Das Bundeswirtschaftsministerium dämpfte allerdings am Montag Hoffnungen auf Rückendeckung aus Berlin. Ein Sprecher des Hauses sagte, Wirtschaftsminister Rainer Brüderle (FDP) wolle sich nicht in den Streit um Hochtief einmischen. "Sie kennen ja die grundsätzliche Haltung des Ministers, dass Unternehmen generell ihre Verhandlungen allein und erfolgreich führen können." Brüderle gehe auch in diesem Fall davon aus, dass die beteiligten Unternehmen vernünftige und faire Gespräche führen würden.

"Wir lassen uns nicht ausplündern"

Um der Forderung nach politischer Rückendeckung für den Abwehrkampf des Bauriesen Nachdruck zu verleihen, wollen Hunderte Hochtief-Beschäftige schon in Kürze nach Berlin fahren. Müller kündigte an, die Arbeitnehmer würden in der spanischen Botschaft eine Resolution gegen die ACS-Pläne übergeben und das Gespräch mit Bundespolitikern suchen. Hilfe erhoffen sich die Beschäftigten nicht zuletzt von Bundesarbeitsministerin Ursula von der Leyen (CDU), die sich auch im Fall Karstadt für die Interessen der Beschäftigten eingesetzt habe.

Die Hochtief-Beschäftigten nutzten eine Aufsichtsratssitzung des Baukonzerns für ihre Proteste. Auf Plakaten hieß es in Deutsch und Spanisch: "Wir lassen uns nicht ausplündern" und "ACS Nein". Der Hochtief-Großaktionär ACS hatte vor wenigen Wochen angekündigt, er plane, die Mehrheit an Hochtief zu übernehmen. Die Beschäftigen befürchten, dass der spanische Konkurrent das Essener Traditionsunternehmen nach einer Übernahme zerschlagen und die Filetstücke verkaufen könnte, um die eigenen leeren Kassen zu füllen. Der Hochtief-Mitarbeiter Ulrich Harting sagte: "Wir vom Bau werden für unsere Arbeitsplätze kämpfen. Wir tun alles dafür."

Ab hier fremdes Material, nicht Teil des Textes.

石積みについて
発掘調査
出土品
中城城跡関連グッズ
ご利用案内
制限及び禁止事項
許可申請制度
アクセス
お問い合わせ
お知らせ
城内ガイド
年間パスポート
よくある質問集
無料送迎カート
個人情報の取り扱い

Trotz des heftigen Protests der Beschäftigten beurteilt der Betriebsratsvorsitzende die Chancen für eine erfolgreiche Abwehr der Spanier allerdings als "schlecht". Er sei nicht so naiv zu glauben, dass die Proteste der Beschäftigten die Spanier beeindrucken würden, sagte Müller. "Aber wir haben eine Chance." Notwendig sei die Hilfe der Politik. Und auch der Vorstand habe noch einige Mittel im Rucksack.

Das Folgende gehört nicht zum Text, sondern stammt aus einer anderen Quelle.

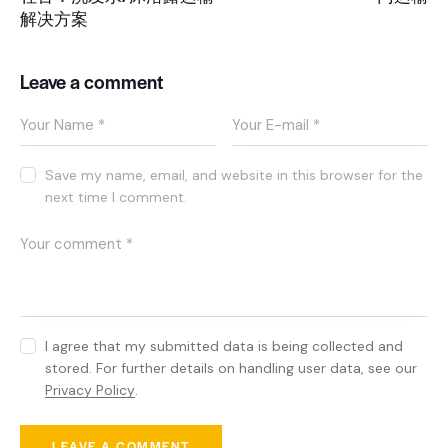
解决方案
Leave a comment
Save my name, email, and website in this browser for the
next time I comment.
I agree that my submitted data is being collected and
stored. For further details on handling user data, see our
Privacy Policy
.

ACS selbst hielt trotz der Proteste an seinen Übernahmeplänen fest. In einer Erklärung betonte der Konzern, er strebe ein Kooperationsmodell an, von dem beide Unternehmen profitierten. "Ein Beherrschungsvertrag ist nicht vorgesehen", betonten die Spanier. Hochtief solle auch nach der Übernahme weiter an der Frankfurter Börse notiert bleiben. Firmensitz werde auch weiterhin Essen sein. Außerdem bekenne sich ACS vorbehaltlos zur Mitbestimmung und den Tarifvereinbarungen.